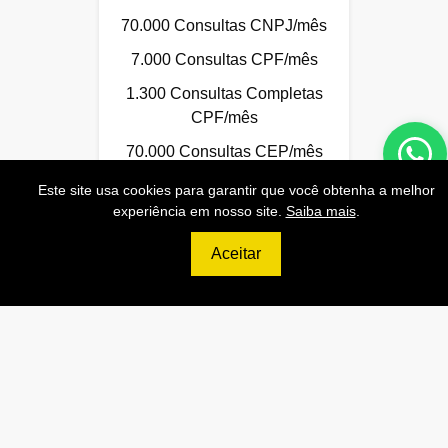
70.000 Consultas CNPJ/mês
7.000 Consultas CPF/mês
1.300 Consultas Completas
CPF/mês
70.000 Consultas CEP/mês
API de Consulta CNPJ
Este site usa cookies para garantir que você obtenha a melhor
experiência em nosso site.
Saiba mais
.
API de Consulta CPF
API de Consulta CEP
Aceitar
Base 100% Atualizada!
Contratar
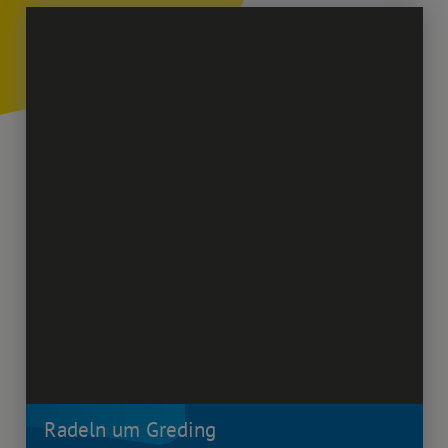
Radeln um Greding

====================

About this exercise
Your reply should restate every entry exactly, with the pictures left out.

Problem solution
70.000 Consultas CNPJ/mês
7.000 Consultas CPF/mês
1.300 Consultas Completas
CPF/mês
70.000 Consultas CEP/mês
API de Consulta CNPJ
Este site usa cookies para garantir que você obtenha a melhor
experiência em nosso site.
Saiba mais
.
API de Consulta CPF
API de Consulta CEP
Aceitar
Base 100% Atualizada!
Contratar
Radeln um Greding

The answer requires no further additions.